Certificate in Climate Change - Faculty Resources

climate hq faculty

Welcome to our Certificate in Climate Change, Faculty Community, we’re glad to have you with us!

Our program is an interdisciplinary project with faculty teaching courses from multiple colleges and departments across the campus.

We all share the common goal and interest in expanding education on all aspects of climate change. 

The curriculum is managed by a Steering Committee consisting of faculty and student representatives from multiple colleges across campus. Click here to learn more about our Certificate Steering Committee.

How to Propose a Class for the Climate Change Certificate

All faculty across campus are encouraged to join our program by proposing their courses for inclusion in the Certificate.
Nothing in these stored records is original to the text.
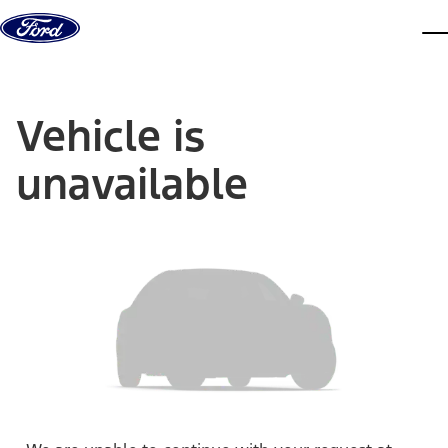
Skip to content
dis
Vehicle is
unavailable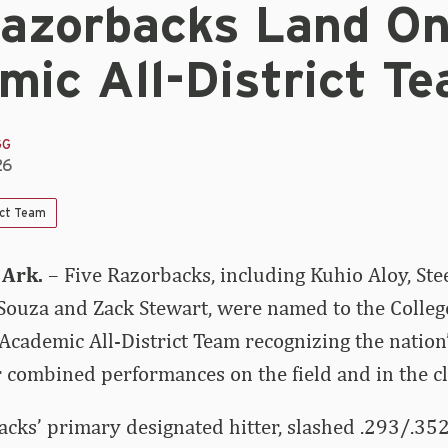
Razorbacks Land O
mic All-District T
GG
26
ict Team
 Ark.
– Five Razorbacks, including Kuhio Aloy, Ste
Souza and Zack Stewart, were named to the Colleg
ademic All-District Team recognizing the nation’
ir combined performances on the field and in the c
acks’ primary designated hitter, slashed .293/.35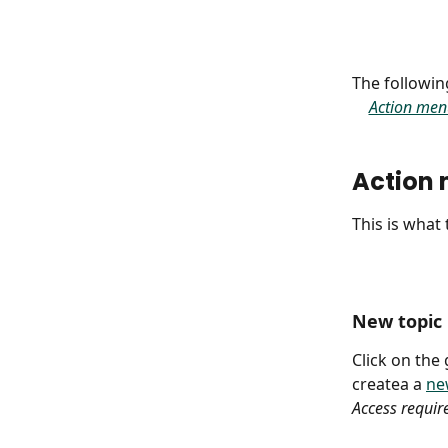
The following
Action men
Action
This is what
New topic
Click on the
createa a 
ne
Access requir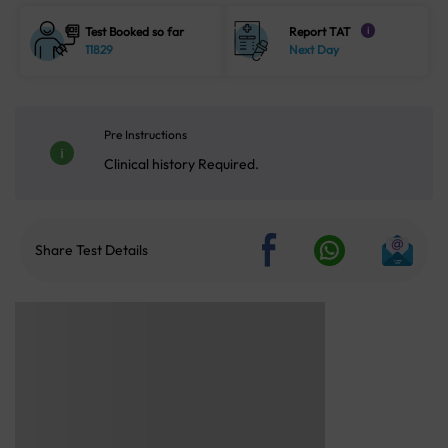
Test Booked so far
Report TAT
i
11829
Next Day
Pre Instructions
Clinical history Required.
Share Test Details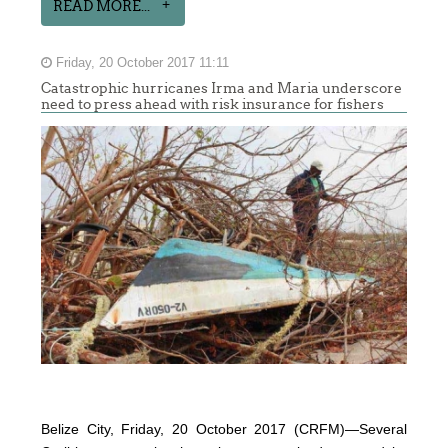
READ MORE...
Friday, 20 October 2017 11:11
Catastrophic hurricanes Irma and Maria underscore
need to press ahead with risk insurance for fishers
Belize City, Friday, 20 October 2017 (CRFM)—Several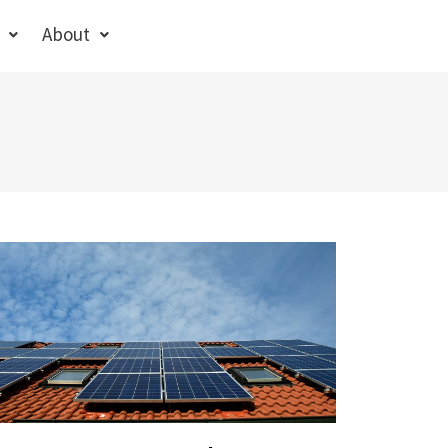
About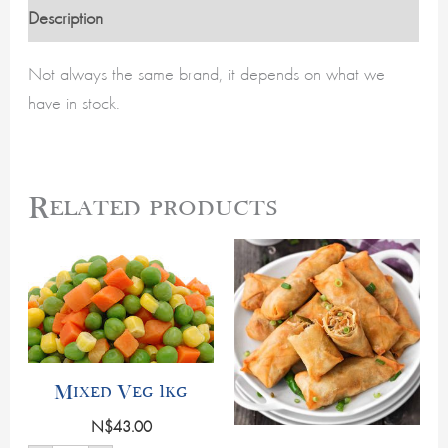
Description
Not always the same brand, it depends on what we
have in stock.
Related products
Mixed
Frozen
Veg
Veg
1kg
Springrolls
quantity
(10
per
pack)
quantity
Mixed Veg 1kg
N$
43.00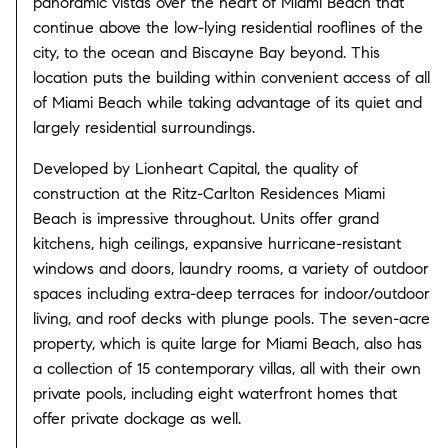
panoramic vistas over the heart of Miami Beach that
continue above the low-lying residential rooflines of the
city, to the ocean and Biscayne Bay beyond. This
location puts the building within convenient access of all
of Miami Beach while taking advantage of its quiet and
largely residential surroundings.
Developed by Lionheart Capital, the quality of
construction at the Ritz-Carlton Residences Miami
Beach is impressive throughout. Units offer grand
kitchens, high ceilings, expansive hurricane-resistant
windows and doors, laundry rooms, a variety of outdoor
spaces including extra-deep terraces for indoor/outdoor
living, and roof decks with plunge pools. The seven-acre
property, which is quite large for Miami Beach, also has
a collection of 15 contemporary villas, all with their own
private pools, including eight waterfront homes that
offer private dockage as well.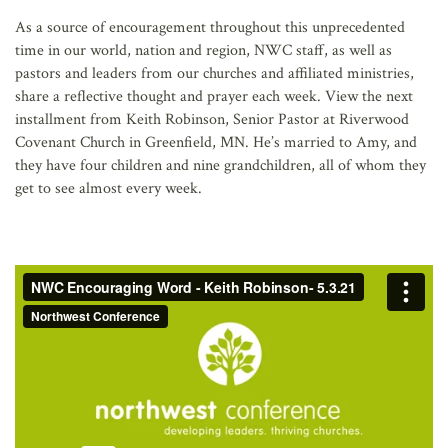
AFFILIATES
As a source of encouragement throughout this unprecedented
time in our world, nation and region, NWC staff, as well as
pastors and leaders from our churches and affiliated ministries,
share a reflective thought and prayer each week. View the next
installment from Keith Robinson, Senior Pastor at Riverwood
Covenant Church in Greenfield, MN. He’s married to Amy, and
they have four children and nine grandchildren, all of whom they
get to see almost every week.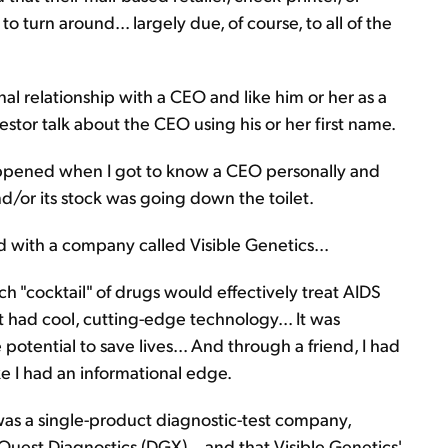
 turn around... largely due, of course, to all of the
al relationship with a CEO and like him or her as a
estor talk about the CEO using his or her first name.
ppened when I got to know a CEO personally and
/or its stock was going down the toilet.
d with a company called Visible Genetics...
ch "cocktail" of drugs would effectively treat AIDS
It had cool, cutting-edge technology... It was
potential to save lives... And through a friend, I had
e I had an informational edge.
 was a single-product diagnostic-test company,
uest Diagnostics (DGX)... and that Visible Genetics'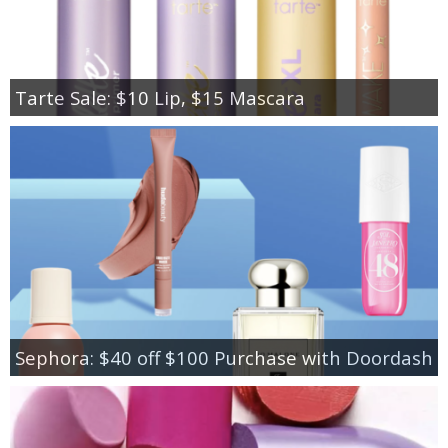
Tarte Sale: $10 Lip, $15 Mascara
Sephora: $40 off $100 Purchase with Doordash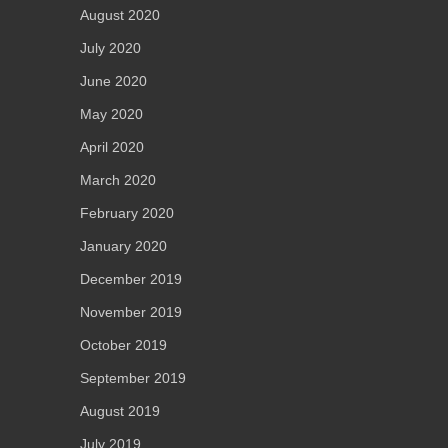
August 2020
July 2020
June 2020
May 2020
April 2020
March 2020
February 2020
January 2020
December 2019
November 2019
October 2019
September 2019
August 2019
July 2019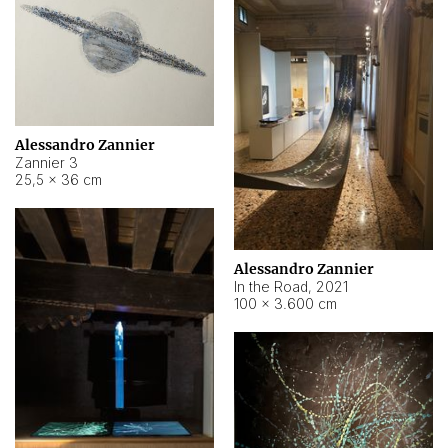
Alessandro Zannier
Zannier 3
25,5 × 36 cm
Alessandro Zannier
In the Road
,
2021
100 × 3.600 cm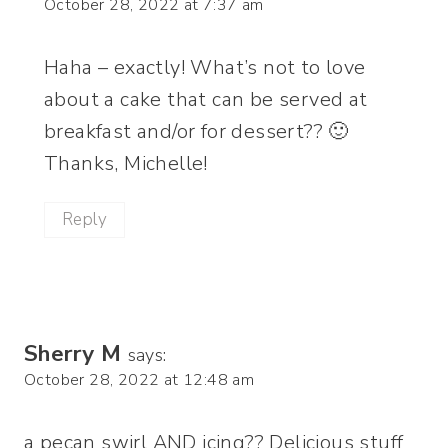
October 28, 2022 at 7:37 am
Haha – exactly! What’s not to love
about a cake that can be served at
breakfast and/or for dessert?? 🙂
Thanks, Michelle!
Reply
Sherry M
says:
October 28, 2022 at 12:48 am
a pecan swirl AND icing?? Delicious stuff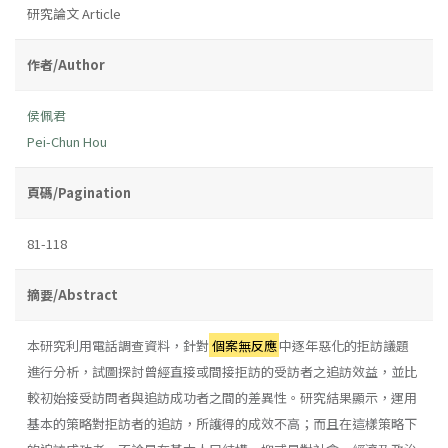
研究論文 Article
作者/Author
侯佩君
Pei-Chun Hou
頁碼/Pagination
81-118
摘要/Abstract
本研究利用電話調查資料，針對
個案無反應
中逐年惡化的拒訪議題
進行分析，試圖探討曾經直接或間接拒訪的受訪者之追訪效益，並比
較初始接受訪問者與追訪成功者之間的差異性。研究結果顯示，運用
基本的策略對拒訪者的追訪，所護得的成效不高；而且在這樣策略下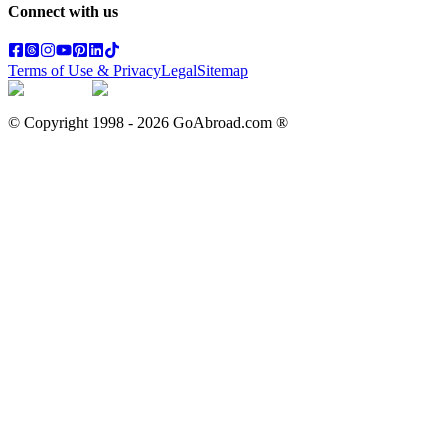
Connect with us
Terms of Use & Privacy
Legal
Sitemap
© Copyright 1998 -
2026
GoAbroad.com ®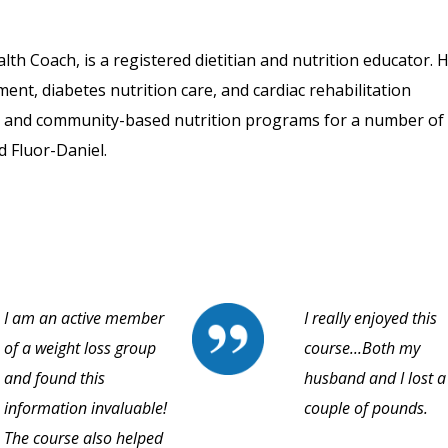
th Coach, is a registered dietitian and nutrition educator. 
ment, diabetes nutrition care, and cardiac rehabilitation
- and community-based nutrition programs for a number of
d Fluor-Daniel.
I am an active member
I really enjoyed this
of a weight loss group
course...Both my
and found this
husband and I lost a
information invaluable!
couple of pounds.
The course also helped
The Certificate is structured into five categories of courses and requirements:

A Foundations Course

A Causes Course

An Impacts Course

A Solutions Course

And a Practicum Course

Feel free to jump right into the Course Application Page here, or else read on below for more information about our selection criteria.

 

Our Program Learning Objectives map most significantly onto the Causes, Impacts, and Solutions criteria, with an additional PLO dedicated to Advanced Climate Justice and another one dedicated to the Practicum. 

 

Foundations and Practicum courses are more specialized. Foundations courses are usually significantly, if not entirely, about climate change, providing our students with a robust foundation in a subtopic area. The Committee doesn’t receive applications for Foundations courses directly, but instead nominates courses demonstrating significant coverage of climate change throughout its entirety. 

 

Practicum classes are specially designed to guide students through applied projects on climate change. Faculty interested in developing a Practicum course should speak with a Steering Committee member. 

 

In general, the application process would be the same, with an additional note to the Chair of the committee indicating an interest in aligning their course in the Practicum category.

 

Step 1: Review the PLOs for the program, and review and adjust your course syllabus accordingly to satisfy the program requirements

Step 2: Confer with your Department Chair to get approval to list the course in the Certificate. We will follow up with the Chair after the Steering Committee approves the course, and the Chair’s role is to confirm that the course will be offered at least once every two years

Step 3: Complete the Google Form Application, and upload your syllabus and any other syllabi from other instructors teaching the same class and any other supporting material as needed

Step 4: Follow up with the Steering Committee’s decision notification

 

Requirements for Approval into the Certificate

Here are the requirement guidelines for courses in our Certificate

  1. Courses can be approved for one or more more categories or PLOs
  2. Overall, a course’s content should be more than 50% focused explicitly on climate change to be included in the Certificate
  3. Courses should meet a minimum of 30% for a single PLO to be in that category. For, example, ENVS 480 is a “Solutions” course and an “Impacts” course, meaning that at least 30% of the course content fulfills Solutions and Impacts PLOs i.e., PLOs #1 and #2 respectively.
  4. To be “advanced climate justice,” a course must meet the “development” or “mastery” levels for PLO#4, plus 30% in PLO#4.
  5. To be considered for the Practicum requirement PLO#5, a substantial portion of the course must have a Climate related applied component.
  6. Departments that alternate staffing for existing classes, or offer multiple sections for a single class with different instructors, must be consistent in including the Certificate PLOs for each section. Courses with multiple sections taught by different faculty must have all of the syllabi meet the requirements of at least one PLO to be included in the Certificate, and that PLO should be the same for both sections. 
    1. For example, if there are two sections of GEOG 435 Geography of Global Transportation taught by two different instructors, and they want the course to satisfy the Solutions category, each section’s syllabus must satisfy the 30% PLO for Solutions and the 50% overall on climate change content requirement according to the criteria above. 
    2. This means that unfortunately, variable topics classes cannot be included in the Certificate unless all versions of the class are about climate change. Classes with multiple instructors only need one faculty to submit the application, but should include all relevant syllabi.
  7. All courses in the Certificate should be offered at least once every 4 semesters.

 

What is the Review Process Like and How Long Does It Take?

We review the courses during the semester in the order received. Reviews are generally quick, usually within two to three weeks after they are submitted. We promptly notify faculty of our decisions and provide notes on the PLOs and the syllabi where and when necessary. If needed, faculty can be invited to the Steering Committee meetings for further discussion if a course isn’t reaching the PLOs or there is otherwise some confusion. After our Committee makes a decision for approval, we submit the curriculum changes to the Academic Senate’s Campus Curriculum Committee, and once they approve the changes, it moves on to the Academic Senate at large for their confirmation and approval as well. These final stages take a little longer and are necessary for the curricular changes to be included in the campus Bulletin, but in the meantime, new curricular additions are shared internally among our Certificate advisors, and we can make substitutions as needed.